Le compte-rendu d’entretien professionnel (CREP) auquel il donne lieu est alors particulièrement important pour le déroulement de la carrière de l’agent.

Il peut en effet être pris en compte pour moduler le régime indemnitaire, lorsque celui-ci comprend une part variable établie en fonction des résultats individuels ou de la manière de servir de l’agent mais il est aussi essentiel pour figurer sur un tableau d’avancement de grade.

Néanmoins, puisque cet entretien est annuel et destiné à évaluer professionnellement l’agent sur cette année écoulée, un nouveau supérieur hiérarchique peut avoir été nommé avant la tenue de cet entretien.

Dans ces conditions, l’agent est évalué par un supérieur hiérarchique qui n’a pu lui-même l’encadrer.

C’est cette circonstance qui était mise en avant par l’auteur d’un recours très récemment jugé par le Conseil d’État : évalué au titre de l’année 2020 lors d’un entretien qui s’était déroulé le 21 mars 2021, celui-ci avait été réalisé par un supérieur nommé à ces fonctions le 1er janvier 2021.

Selon le requérant le CREP en était nécessairement vicié.

Le Conseil d’État n’a toutefois pas suivi cette argumentation.

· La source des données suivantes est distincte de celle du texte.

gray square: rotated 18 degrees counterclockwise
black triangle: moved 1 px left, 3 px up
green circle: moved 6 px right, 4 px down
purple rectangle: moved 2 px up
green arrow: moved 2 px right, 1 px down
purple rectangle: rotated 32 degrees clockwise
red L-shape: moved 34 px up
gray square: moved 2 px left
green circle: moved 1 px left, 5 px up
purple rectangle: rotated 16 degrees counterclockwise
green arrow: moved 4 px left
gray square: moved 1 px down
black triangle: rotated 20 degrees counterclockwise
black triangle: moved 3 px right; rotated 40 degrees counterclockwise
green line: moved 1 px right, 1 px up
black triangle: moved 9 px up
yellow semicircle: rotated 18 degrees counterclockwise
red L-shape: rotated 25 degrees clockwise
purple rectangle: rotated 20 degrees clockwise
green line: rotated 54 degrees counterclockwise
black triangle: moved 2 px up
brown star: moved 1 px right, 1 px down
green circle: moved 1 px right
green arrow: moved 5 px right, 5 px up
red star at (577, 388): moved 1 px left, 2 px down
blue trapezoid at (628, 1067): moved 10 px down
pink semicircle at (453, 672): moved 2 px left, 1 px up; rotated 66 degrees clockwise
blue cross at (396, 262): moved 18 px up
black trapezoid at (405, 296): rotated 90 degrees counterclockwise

Pour les hauts magistrats le supérieur hiérarchique direct s’entend du supérieur hiérarchique direct présent au moment de cet entretien et non nécessairement de celui présent au cours de la période évaluée :

« 1. Il ressort des pièces du dossier soumis aux juges du fond que Mme B…, alors attachée principale d’administration de l’Etat affectée au sein d’un bureau du ministère de l’intérieur, a été reçue en entretien professionnel le 22 mars 2021, par sa supérieure hiérarchique directe, récemment nommée cheffe de ce bureau, en vue de son évaluation au titre de l’année 2020. Par un jugement du 9 mars 2023, le tribunal administratif de Paris a rejeté la demande de Mme B… tendant à l’annulation du compte rendu de cet entretien professionnel. Par un arrêt du 1er mars 2024, contre lequel Mme B… se pourvoit en cassation, la cour administrative d’appel de Paris a rejeté l’appel qu’elle avait formé contre ce jugement.

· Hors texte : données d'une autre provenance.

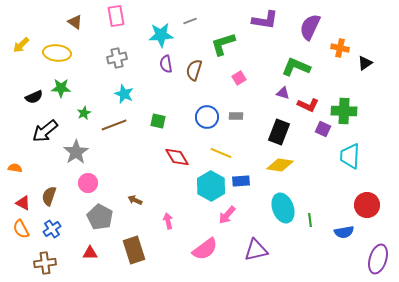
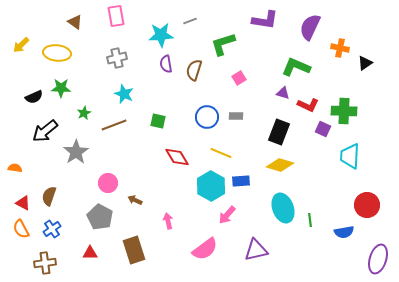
yellow diamond at (280, 165): rotated 8 degrees clockwise
pink circle at (88, 183): moved 20 px right
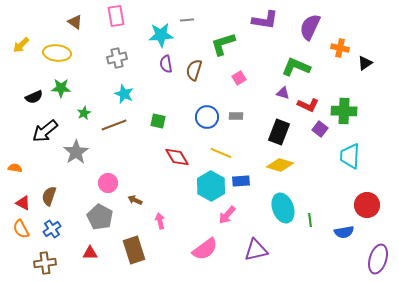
gray line at (190, 21): moved 3 px left, 1 px up; rotated 16 degrees clockwise
purple square at (323, 129): moved 3 px left; rotated 14 degrees clockwise
pink arrow at (168, 221): moved 8 px left
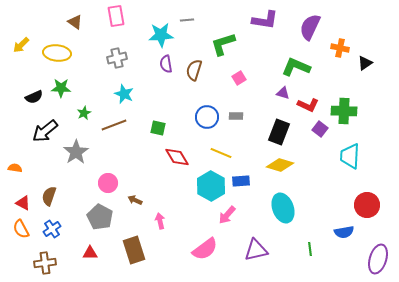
green square at (158, 121): moved 7 px down
green line at (310, 220): moved 29 px down
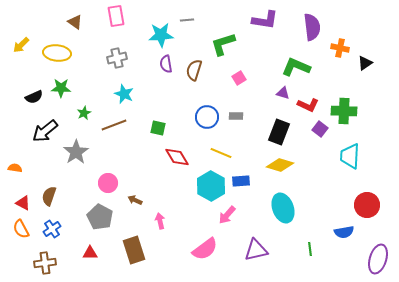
purple semicircle at (310, 27): moved 2 px right; rotated 148 degrees clockwise
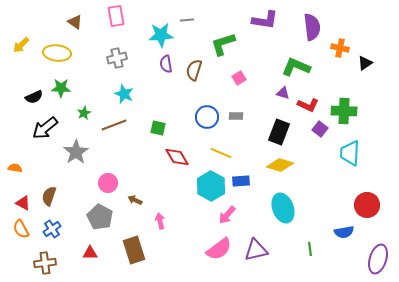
black arrow at (45, 131): moved 3 px up
cyan trapezoid at (350, 156): moved 3 px up
pink semicircle at (205, 249): moved 14 px right
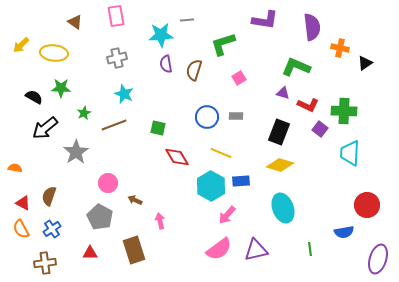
yellow ellipse at (57, 53): moved 3 px left
black semicircle at (34, 97): rotated 126 degrees counterclockwise
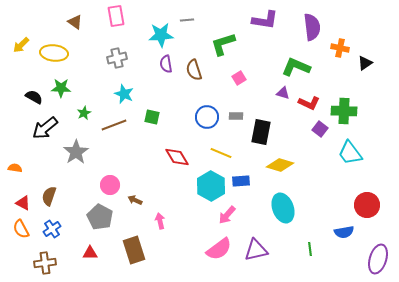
brown semicircle at (194, 70): rotated 35 degrees counterclockwise
red L-shape at (308, 105): moved 1 px right, 2 px up
green square at (158, 128): moved 6 px left, 11 px up
black rectangle at (279, 132): moved 18 px left; rotated 10 degrees counterclockwise
cyan trapezoid at (350, 153): rotated 40 degrees counterclockwise
pink circle at (108, 183): moved 2 px right, 2 px down
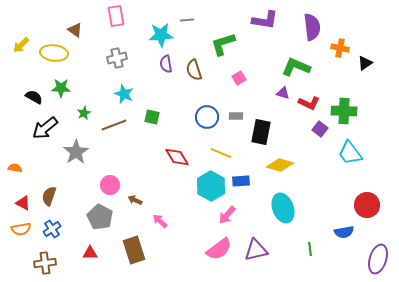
brown triangle at (75, 22): moved 8 px down
pink arrow at (160, 221): rotated 35 degrees counterclockwise
orange semicircle at (21, 229): rotated 72 degrees counterclockwise
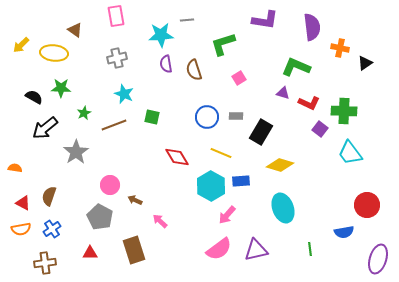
black rectangle at (261, 132): rotated 20 degrees clockwise
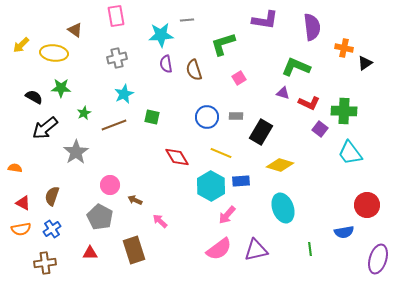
orange cross at (340, 48): moved 4 px right
cyan star at (124, 94): rotated 24 degrees clockwise
brown semicircle at (49, 196): moved 3 px right
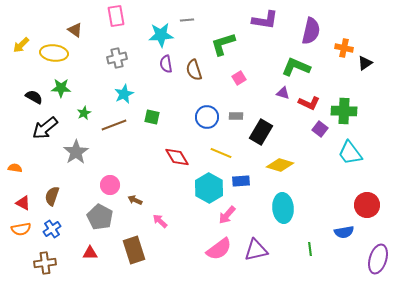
purple semicircle at (312, 27): moved 1 px left, 4 px down; rotated 20 degrees clockwise
cyan hexagon at (211, 186): moved 2 px left, 2 px down
cyan ellipse at (283, 208): rotated 16 degrees clockwise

2. En premier lieu, aux termes de l’article 2 du décret du 28 juillet 2010 relatif aux conditions générales de l’appréciation de la valeur professionnelle des fonctionnaires de l’Etat : « Le fonctionnaire bénéficie chaque année d’un entretien professionnel qui donne lieu à compte rendu. / Cet entretien est conduit par le supérieur hiérarchique direct (…) ». L’article 4 du même décret dispose : « Le compte rendu de l’entretien professionnel est établi et signé par le supérieur hiérarchique direct du fonctionnaire. Il comporte une appréciation générale exprimant la valeur professionnelle de ce dernier. / Il est communiqué au fonctionnaire qui le complète, le cas échéant, de ses observations. / Il est visé par l’autorité hiérarchique qui peut formuler, si elle l’estime utile, ses propres observations (…) ».

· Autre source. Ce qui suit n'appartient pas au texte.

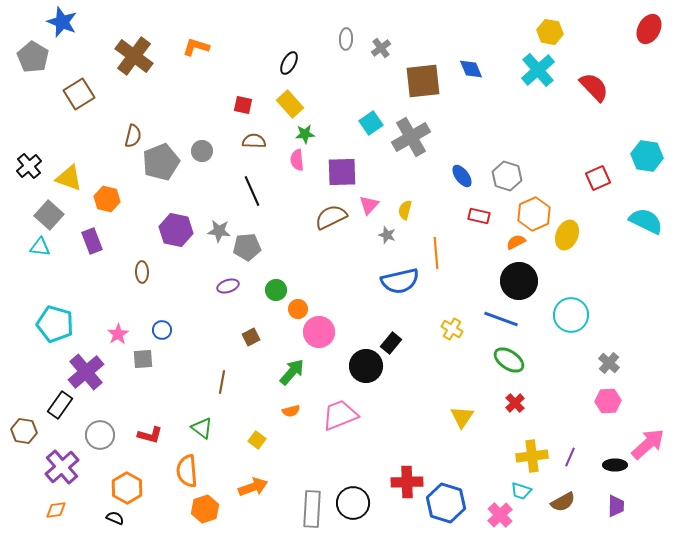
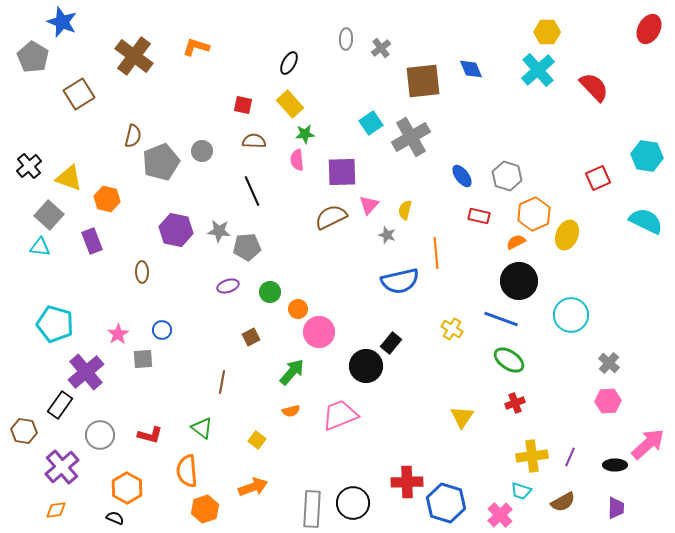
yellow hexagon at (550, 32): moved 3 px left; rotated 10 degrees counterclockwise
green circle at (276, 290): moved 6 px left, 2 px down
red cross at (515, 403): rotated 24 degrees clockwise
purple trapezoid at (616, 506): moved 2 px down
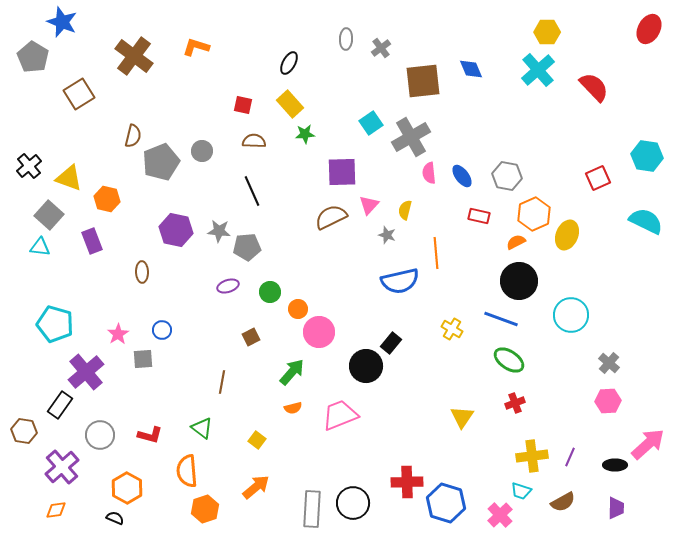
pink semicircle at (297, 160): moved 132 px right, 13 px down
gray hexagon at (507, 176): rotated 8 degrees counterclockwise
orange semicircle at (291, 411): moved 2 px right, 3 px up
orange arrow at (253, 487): moved 3 px right; rotated 20 degrees counterclockwise
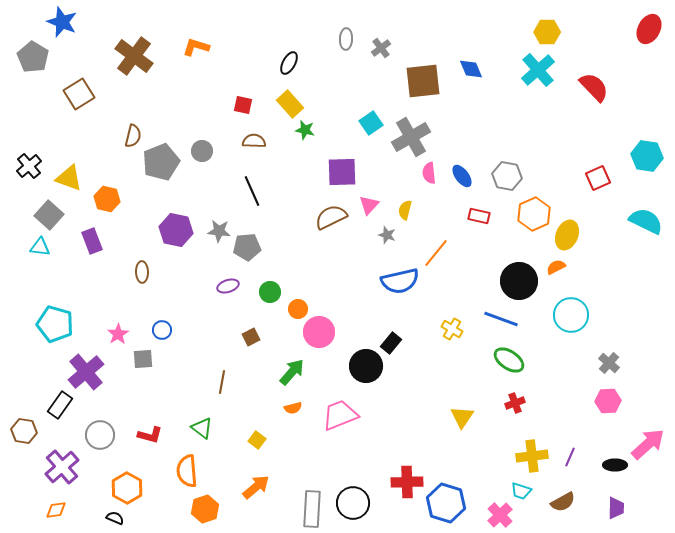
green star at (305, 134): moved 4 px up; rotated 18 degrees clockwise
orange semicircle at (516, 242): moved 40 px right, 25 px down
orange line at (436, 253): rotated 44 degrees clockwise
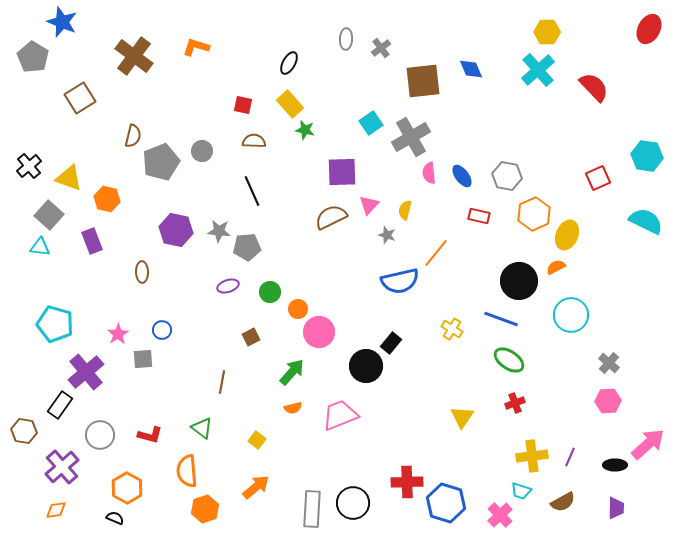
brown square at (79, 94): moved 1 px right, 4 px down
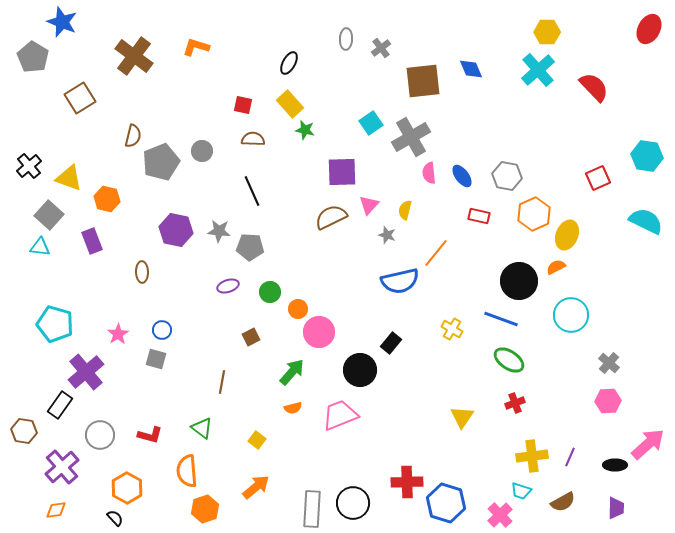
brown semicircle at (254, 141): moved 1 px left, 2 px up
gray pentagon at (247, 247): moved 3 px right; rotated 8 degrees clockwise
gray square at (143, 359): moved 13 px right; rotated 20 degrees clockwise
black circle at (366, 366): moved 6 px left, 4 px down
black semicircle at (115, 518): rotated 24 degrees clockwise
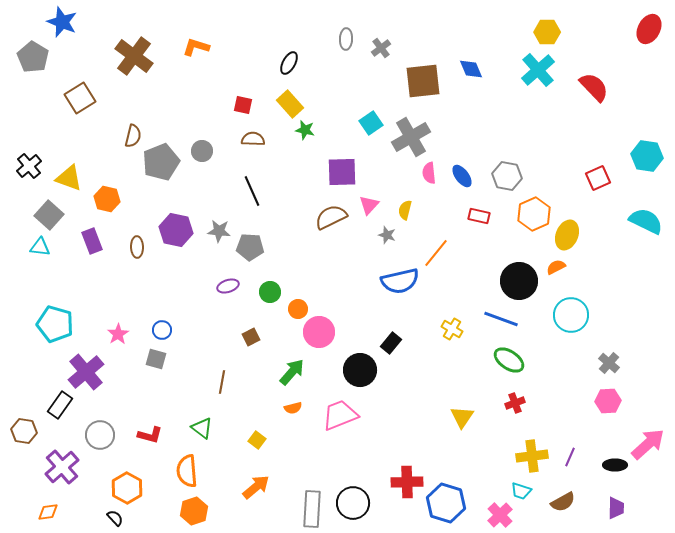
brown ellipse at (142, 272): moved 5 px left, 25 px up
orange hexagon at (205, 509): moved 11 px left, 2 px down
orange diamond at (56, 510): moved 8 px left, 2 px down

3. Il résulte de ces dispositions que l’entretien professionnel est conduit par le supérieur hiérarchique direct du fonctionnaire en fonction à la date de l’entretien. Par suite, en jugeant que la supérieure hiérarchique directe de Mme B… à la date de son entretien professionnel était l’autorité compétente pour conduire cet entretien, sans qu’y fasse obstacle la circonstance que, pour la période évaluée, elle n’était pas encore sa supérieure hiérarchique, la cour n’a pas commis d’erreur de droit. » (CE, 6 mars 2025, n° 493924)

La circonstance que le supérieur hiérarchique évaluateur ne soit pas celui en fonction sur la période évaluée appelle néanmoins une vigilance particulière.

Le juge du fond porte en effet un contrôle de l’erreur manifeste d’appréciation et d’exactitude matérielle des faits quant aux appréciations et mentions portées sur ce CREP.

Dès lors, il importe que le supérieur hiérarchique récemment nommé dispose de l’ensemble des informations nécessaires pour apprécier la valeur professionnelle de l’agent.

En effet, si les mentions portées sur ce CREP ne sont pas exactes ou ne sont soutenues par aucune pièces, l’agent pourra obtenir l’annulation de ce CREP (pour un exemple récent d’annulation : TA MONTREUIL, 14 février 2025, n° 2207657).